(Beginning of Dataset extract)

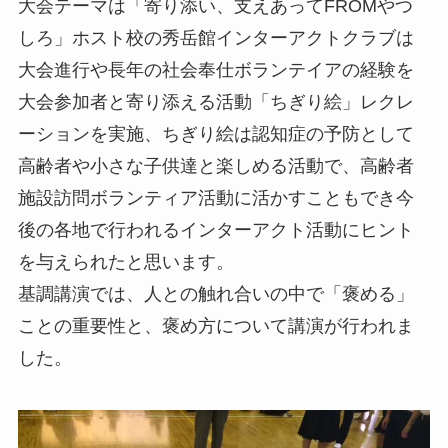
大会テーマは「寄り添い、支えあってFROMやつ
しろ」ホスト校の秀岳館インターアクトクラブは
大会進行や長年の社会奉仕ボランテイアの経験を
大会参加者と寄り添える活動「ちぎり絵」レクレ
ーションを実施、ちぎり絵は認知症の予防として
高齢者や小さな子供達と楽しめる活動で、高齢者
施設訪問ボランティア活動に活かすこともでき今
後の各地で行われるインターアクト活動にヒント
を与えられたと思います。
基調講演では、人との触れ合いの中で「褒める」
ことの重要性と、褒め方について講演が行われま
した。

(End of Dataset extract)
(Beginning of Dataset extract)

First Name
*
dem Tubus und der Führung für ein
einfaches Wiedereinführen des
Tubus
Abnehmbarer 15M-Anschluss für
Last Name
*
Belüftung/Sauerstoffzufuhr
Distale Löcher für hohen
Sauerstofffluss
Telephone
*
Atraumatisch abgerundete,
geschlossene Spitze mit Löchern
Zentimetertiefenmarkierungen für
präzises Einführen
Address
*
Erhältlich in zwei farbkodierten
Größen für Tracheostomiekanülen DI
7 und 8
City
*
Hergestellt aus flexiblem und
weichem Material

(End of Dataset extract)

Description of the task »
From the records above, transcribe exactly the run of lines that opens with the line holding "Distale Löcher für hohen" and closes with the line holding "weichem Material", both included.

The answer »
Distale Löcher für hohen
Sauerstofffluss
Telephone
*
Atraumatisch abgerundete,
geschlossene Spitze mit Löchern
Zentimetertiefenmarkierungen für
präzises Einführen
Address
*
Erhältlich in zwei farbkodierten
Größen für Tracheostomiekanülen DI
7 und 8
City
*
Hergestellt aus flexiblem und
weichem Material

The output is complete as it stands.